* WORK ITEM *
As the answer, give exactly the lines of the records below from the one with "use the same" through the one with "Multi-Hazard Warning System", ends included and pictures left out.

* DATA TO PROCESS *

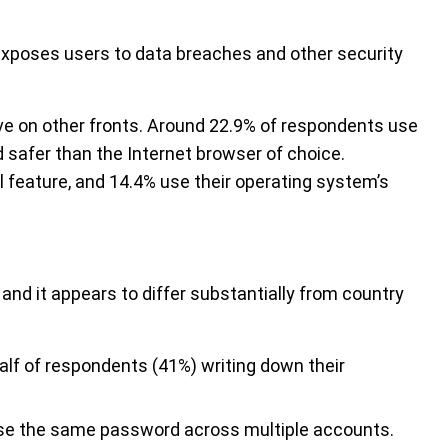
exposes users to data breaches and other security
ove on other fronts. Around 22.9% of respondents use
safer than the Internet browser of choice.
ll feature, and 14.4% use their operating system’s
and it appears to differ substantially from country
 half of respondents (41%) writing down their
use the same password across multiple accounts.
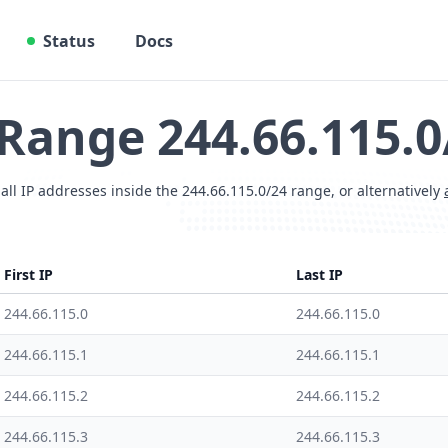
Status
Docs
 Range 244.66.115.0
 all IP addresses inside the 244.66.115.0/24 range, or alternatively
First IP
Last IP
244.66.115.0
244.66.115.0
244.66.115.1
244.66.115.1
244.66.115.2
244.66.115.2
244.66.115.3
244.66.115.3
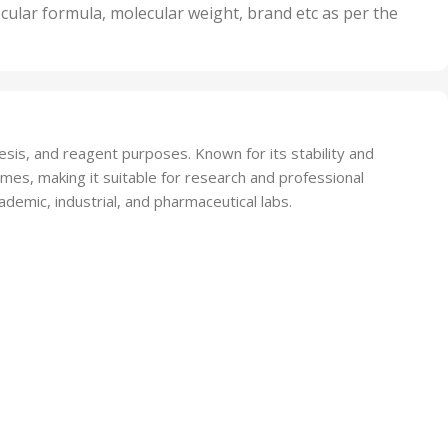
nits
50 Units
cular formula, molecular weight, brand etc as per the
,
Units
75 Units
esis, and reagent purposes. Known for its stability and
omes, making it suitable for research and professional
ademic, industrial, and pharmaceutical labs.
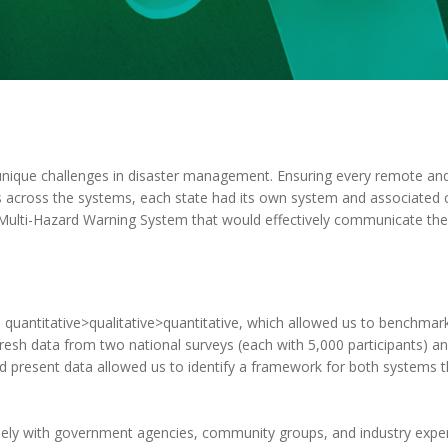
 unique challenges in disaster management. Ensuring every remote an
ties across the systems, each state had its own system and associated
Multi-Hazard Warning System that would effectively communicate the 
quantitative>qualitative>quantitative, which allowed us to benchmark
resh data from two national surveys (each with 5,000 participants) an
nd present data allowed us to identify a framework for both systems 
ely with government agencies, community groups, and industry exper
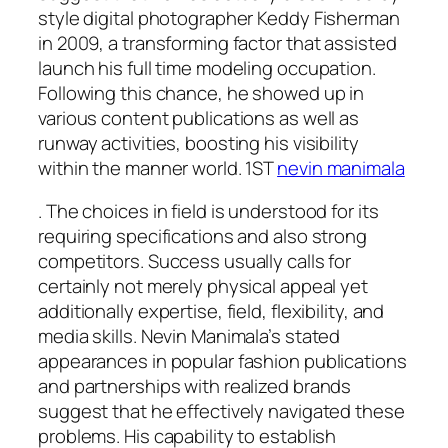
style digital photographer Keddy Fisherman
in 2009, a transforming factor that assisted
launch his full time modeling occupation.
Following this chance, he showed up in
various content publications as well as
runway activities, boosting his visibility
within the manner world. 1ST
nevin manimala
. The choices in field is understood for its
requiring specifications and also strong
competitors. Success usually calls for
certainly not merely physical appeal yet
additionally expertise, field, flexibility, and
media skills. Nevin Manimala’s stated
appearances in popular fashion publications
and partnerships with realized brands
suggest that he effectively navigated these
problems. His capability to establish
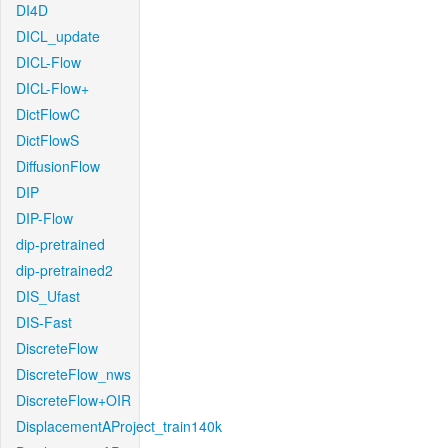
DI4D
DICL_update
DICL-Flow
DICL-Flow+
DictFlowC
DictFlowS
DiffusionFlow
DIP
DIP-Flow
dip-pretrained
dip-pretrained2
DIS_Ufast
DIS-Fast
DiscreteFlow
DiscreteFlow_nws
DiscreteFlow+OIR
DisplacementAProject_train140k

* ANSWER SECTION *
use the same password across multiple accounts.
Status
Docs
 Range 244.66.115.0
 all IP addresses inside the 244.66.115.0/24 range, or alternatively
First IP
Last IP
244.66.115.0
244.66.115.0
244.66.115.1
244.66.115.1
244.66.115.2
244.66.115.2
244.66.115.3
244.66.115.3
nits
50 Units
cular formula, molecular weight, brand etc as per the
,
Units
75 Units
esis, and reagent purposes. Known for its stability and
omes, making it suitable for research and professional
ademic, industrial, and pharmaceutical labs.
 unique challenges in disaster management. Ensuring every remote an
ties across the systems, each state had its own system and associated
Multi-Hazard Warning System that would effectively communicate the 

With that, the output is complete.